Change the conversation

Miller says, in exploring your spirituality, it helps to “change your conversation with life” by paying attention to signs and signals that present themselves to you. She explains: “Don’t ask what do I want and how do I get it, but rather ask what is life showing me, what can I learn and give back?” says Miller. “Be open to the dharma that we’re all on this journey. You know how people say to look for signs?
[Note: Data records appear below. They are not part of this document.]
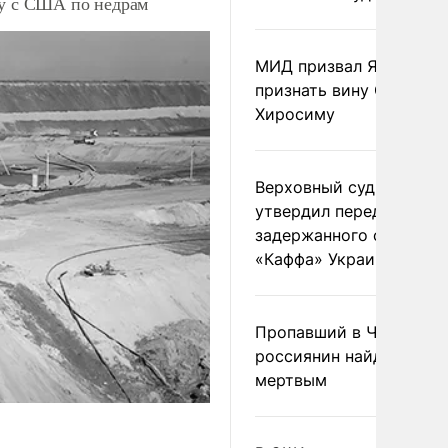
ку с США по недрам
МИД призвал Японию
признать вину США за
Хиросиму
Верховный суд Швеции
утвердил передачу
задержанного сухогруз
«Каффа» Украине
Пропавший в Черногор
россиянин найден
мертвым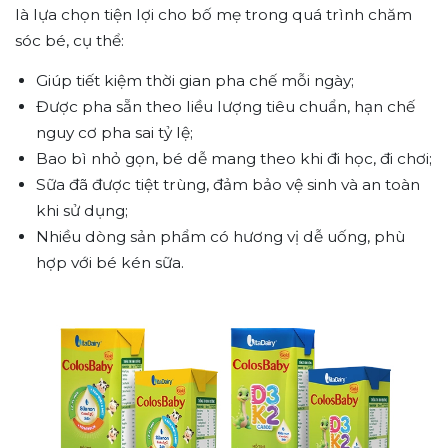
là lựa chọn tiện lợi cho bố mẹ trong quá trình chăm
sóc bé, cụ thể:
Giúp tiết kiệm thời gian pha chế mỗi ngày;
Được pha sẵn theo liều lượng tiêu chuẩn, hạn chế
nguy cơ pha sai tỷ lệ;
Bao bì nhỏ gọn, bé dễ mang theo khi đi học, đi chơi;
Sữa đã được tiệt trùng, đảm bảo vệ sinh và an toàn
khi sử dụng;
Nhiều dòng sản phẩm có hương vị dễ uống, phù
hợp với bé kén sữa.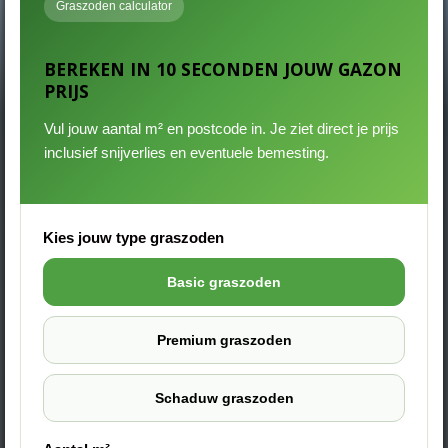
Graszoden calculator
BEREKEN IN 10 SECONDEN JOUW GAZON
PRIJS
Vul jouw aantal m² en postcode in. Je ziet direct je prijs
inclusief snijverlies en eventuele bemesting.
Kies jouw type graszoden
Basic graszoden
Premium graszoden
Schaduw graszoden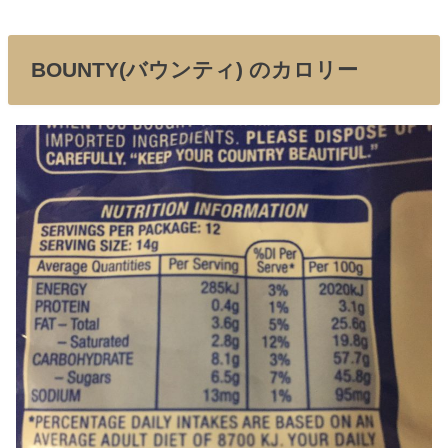
BOUNTY(バウンティ) のカロリー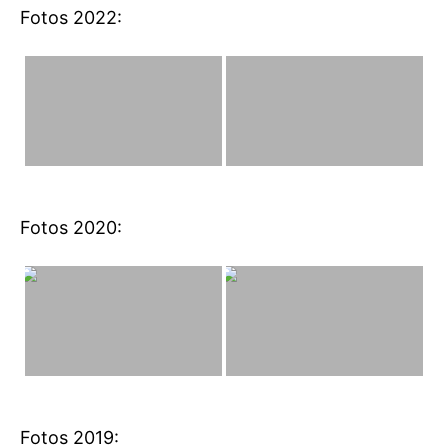
Fotos 2022:
Fotos 2020:
Fotos 2019:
People show up, books show up, and we are given gifts — oftentimes through multiple cultures, multiple faith traditions, spiritual and religious practices. Who comes to you? Why did this person speak with me now, just as I started wondering about this and that? Be open to synchronicity and the symbols in life that shift your way forward. Life is not a drop-down menu from which to order what we want. Life is an exquisite journey through which we discover a deeper nature and become more loving and become far more aware of one another.”

Goldsby says spirituality is definitely a journey, and it may take quite a while for someone to find a belief system that resonates for them — but the benefits make it worthwhile. “Think of this as a long-distance run instead of a sprint,” she says. “Important self-discovery takes time, so readers need to be patient with themselves and the process.”